Nefopam is a non-opioid, non-steroidal, centrally acting analgesic drug that is derivative of the non-sedative benzoxazocine, developed and known in 1960s as fenazocine. Although the mechanisms of analgesic action of nefopam are not well understood, they are similar to those of triple neurotransmitter (serotonin, norepinephrine, and dopamine) reuptake inhibitors and anticonvulsants. It has been used mainly as an analgesic drug for nociceptive pain, as well as a treatment for the prevention of postoperative shivering and hiccups. Based on nefopam's mechanisms of analgesic action, it is more suitable for the treatment of neuropathic pain. The recently discovered dual analgesic mechanisms of action, namely, a) descending pain modulation by triple neurotransmitter reuptake inhibition similar to antidepressants, and b) inhibition of long-term potentiation mediated by N-methyl-D-aspartate (NMDA) from the inhibition of calcium influx like gabapentinoid anticonvulsants or blockade of voltage-sensitive sodium channels like carbamazepine, enable nefopam to be used as a therapeutic agent to treat neuropathic pain. The investigators believe that nefopam could be a viable, safe and cost-effective choice to reduce pain scores resulting from orthopedic surgeries in addition to pain resulting from tourniquet insertion and reduce opioid requirements simultaneously with minimal side effects.

This study is a prospective, double-blind, case-control study conducted at the King Abdullah University Hospital in Jordan during the period of June 2023 to December 2023. The study protocol was approved by the Institutional Review Board of King Abdullah University Hospital and registered at the Clinical Research Information Service. Written informed consent was obtained from all participants before enrollment.

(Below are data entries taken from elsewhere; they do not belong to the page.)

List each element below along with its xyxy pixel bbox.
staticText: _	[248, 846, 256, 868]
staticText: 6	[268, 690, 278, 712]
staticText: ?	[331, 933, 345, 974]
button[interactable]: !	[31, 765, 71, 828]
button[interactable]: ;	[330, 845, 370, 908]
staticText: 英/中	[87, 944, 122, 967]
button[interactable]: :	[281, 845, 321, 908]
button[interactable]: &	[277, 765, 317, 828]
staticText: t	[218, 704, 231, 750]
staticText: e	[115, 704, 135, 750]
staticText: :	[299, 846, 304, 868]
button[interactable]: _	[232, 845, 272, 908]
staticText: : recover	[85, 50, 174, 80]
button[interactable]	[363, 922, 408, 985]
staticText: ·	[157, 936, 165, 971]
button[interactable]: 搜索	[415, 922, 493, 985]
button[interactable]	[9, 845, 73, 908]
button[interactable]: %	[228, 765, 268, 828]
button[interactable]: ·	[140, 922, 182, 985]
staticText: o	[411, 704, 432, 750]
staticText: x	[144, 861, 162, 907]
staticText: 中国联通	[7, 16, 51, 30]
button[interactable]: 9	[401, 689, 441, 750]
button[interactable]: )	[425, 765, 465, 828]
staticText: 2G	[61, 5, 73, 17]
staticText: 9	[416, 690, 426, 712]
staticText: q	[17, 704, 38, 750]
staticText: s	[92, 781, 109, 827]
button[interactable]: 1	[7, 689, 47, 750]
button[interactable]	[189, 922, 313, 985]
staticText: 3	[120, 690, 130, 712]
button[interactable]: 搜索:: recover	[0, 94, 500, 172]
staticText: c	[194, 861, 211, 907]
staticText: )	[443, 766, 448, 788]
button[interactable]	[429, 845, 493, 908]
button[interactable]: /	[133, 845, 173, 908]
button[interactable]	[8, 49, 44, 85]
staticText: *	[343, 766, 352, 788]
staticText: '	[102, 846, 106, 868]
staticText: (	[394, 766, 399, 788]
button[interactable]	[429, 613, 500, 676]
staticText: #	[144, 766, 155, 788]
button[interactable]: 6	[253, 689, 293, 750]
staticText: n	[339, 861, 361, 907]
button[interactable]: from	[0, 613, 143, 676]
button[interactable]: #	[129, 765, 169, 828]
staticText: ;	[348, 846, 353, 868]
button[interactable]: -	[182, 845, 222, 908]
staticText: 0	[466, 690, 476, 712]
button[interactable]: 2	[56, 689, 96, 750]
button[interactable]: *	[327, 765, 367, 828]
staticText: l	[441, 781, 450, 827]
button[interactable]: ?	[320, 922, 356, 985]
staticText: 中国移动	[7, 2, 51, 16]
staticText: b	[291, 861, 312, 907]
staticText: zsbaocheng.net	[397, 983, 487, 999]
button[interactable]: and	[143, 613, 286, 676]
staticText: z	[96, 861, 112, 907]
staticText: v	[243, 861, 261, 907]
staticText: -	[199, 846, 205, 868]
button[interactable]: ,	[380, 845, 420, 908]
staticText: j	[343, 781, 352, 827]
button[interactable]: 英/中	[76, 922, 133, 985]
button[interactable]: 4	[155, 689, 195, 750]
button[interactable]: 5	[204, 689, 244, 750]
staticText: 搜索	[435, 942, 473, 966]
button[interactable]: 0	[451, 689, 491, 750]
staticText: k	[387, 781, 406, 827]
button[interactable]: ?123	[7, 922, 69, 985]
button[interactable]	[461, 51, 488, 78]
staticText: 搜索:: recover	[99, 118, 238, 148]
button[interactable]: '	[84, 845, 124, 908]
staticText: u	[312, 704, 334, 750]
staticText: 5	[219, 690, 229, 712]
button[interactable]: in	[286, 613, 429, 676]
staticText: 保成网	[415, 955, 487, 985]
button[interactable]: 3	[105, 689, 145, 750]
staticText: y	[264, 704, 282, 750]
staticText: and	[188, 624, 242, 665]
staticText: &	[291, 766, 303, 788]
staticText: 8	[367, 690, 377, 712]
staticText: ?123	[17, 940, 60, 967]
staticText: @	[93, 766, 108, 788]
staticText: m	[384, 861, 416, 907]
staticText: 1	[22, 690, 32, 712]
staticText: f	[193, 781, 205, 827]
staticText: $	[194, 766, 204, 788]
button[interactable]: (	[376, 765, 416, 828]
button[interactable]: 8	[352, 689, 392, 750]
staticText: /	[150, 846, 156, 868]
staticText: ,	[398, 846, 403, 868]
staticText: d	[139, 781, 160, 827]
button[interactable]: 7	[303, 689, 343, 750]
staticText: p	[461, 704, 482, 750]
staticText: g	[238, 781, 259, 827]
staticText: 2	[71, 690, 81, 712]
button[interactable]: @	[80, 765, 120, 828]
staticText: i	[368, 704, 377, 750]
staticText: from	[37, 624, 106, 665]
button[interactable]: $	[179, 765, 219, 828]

Eligible participants for this study included patients undergoing orthopedic surgery which involved usage of tourniquet under general anesthesia. Only patients aged 15-60 were included in the study. The exclusion criteria were as follows: patients with any contraindication to nefopam, surgery with tourniquet time more than 180 min, patients on opioid medications, patients with preexisting chronic pain syndromes, patients refuse to participate in the study and patients with psychiatric diseases. All participants were randomly divided into two groups (control and nefopam) in a 1:1 ratio using computer-generated randomization. A pharmacist who was not involved in this study handled normal saline or nefopam to the anesthesiologist according to the assigned group with the same drug labeling to ensure double blindness.

Intervention and anesthetic protocol Standard monitoring including electrocardiography, non-invasive blood pressure monitor, pulse oximetry, capnography, and neuromuscular monitoring, was applied to the patients throughout the procedure. Induction was performed using propofol 2mg/kg fentanyl 2 μg/kg and atracurium 0.5mg /kg. Inhalational anesthesia using isoflurane 1- minimum alveolar concentration (MAC) with atracurium was performed to maintain general anesthesia. Mechanical ventilation was controlled to maintain the end-tidal carbon dioxide partial pressure at 30-40 mmHg with an inhaled oxygen fraction of 40%-50%. Body temperature was monitored using an esophageal temperature probe and maintained above 35 °C with a forced air warmer. Neostigmine 2.5 mg with atropine 1mg was used to reverse muscle relaxation at the end of surgery.

The unlabeled interventional drug solution was administered one at the beginning of surgery. A 10 mL solution containing nefopam 20 mg or placebo diluted with normal saline was infused over 20 min. At the end of surgery, all patients were given morphine 0.1 mg/kg or tramadol 1mg/kg for postoperative pain control. Morphine (5 mg) was provided as a rescue analgesic upon the patient's request when the postoperative pain score exceeded 4.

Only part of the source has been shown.